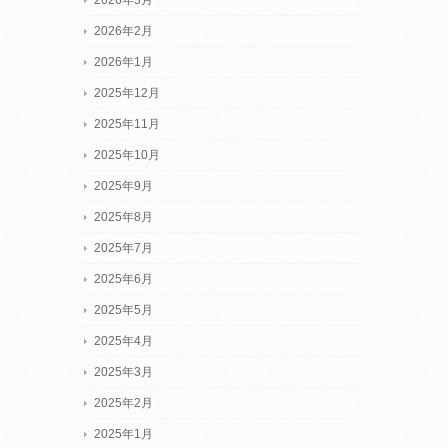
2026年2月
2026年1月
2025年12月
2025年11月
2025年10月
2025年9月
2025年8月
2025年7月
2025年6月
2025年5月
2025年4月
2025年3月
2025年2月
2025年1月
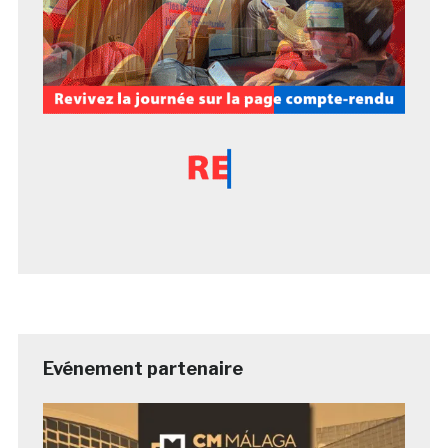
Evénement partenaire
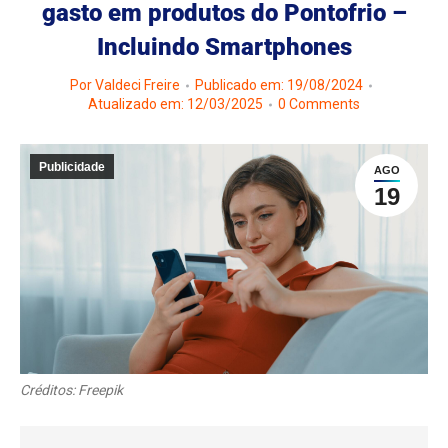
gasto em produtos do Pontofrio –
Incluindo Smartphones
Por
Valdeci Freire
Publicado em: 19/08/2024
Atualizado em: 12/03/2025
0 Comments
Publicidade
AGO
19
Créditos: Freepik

********

From top to bottom, restate the records above exactly and omit every picture.

**Solution:**
2026年2月
2026年1月
2025年12月
2025年11月
2025年10月
2025年9月
2025年8月
2025年7月
2025年6月
2025年5月
2025年4月
2025年3月
2025年2月
2025年1月
Evénement partenaire
gasto em produtos do Pontofrio –
Incluindo Smartphones
Por
Valdeci Freire
Publicado em: 19/08/2024
Atualizado em: 12/03/2025
0 Comments
Publicidade
AGO
19
Créditos: Freepik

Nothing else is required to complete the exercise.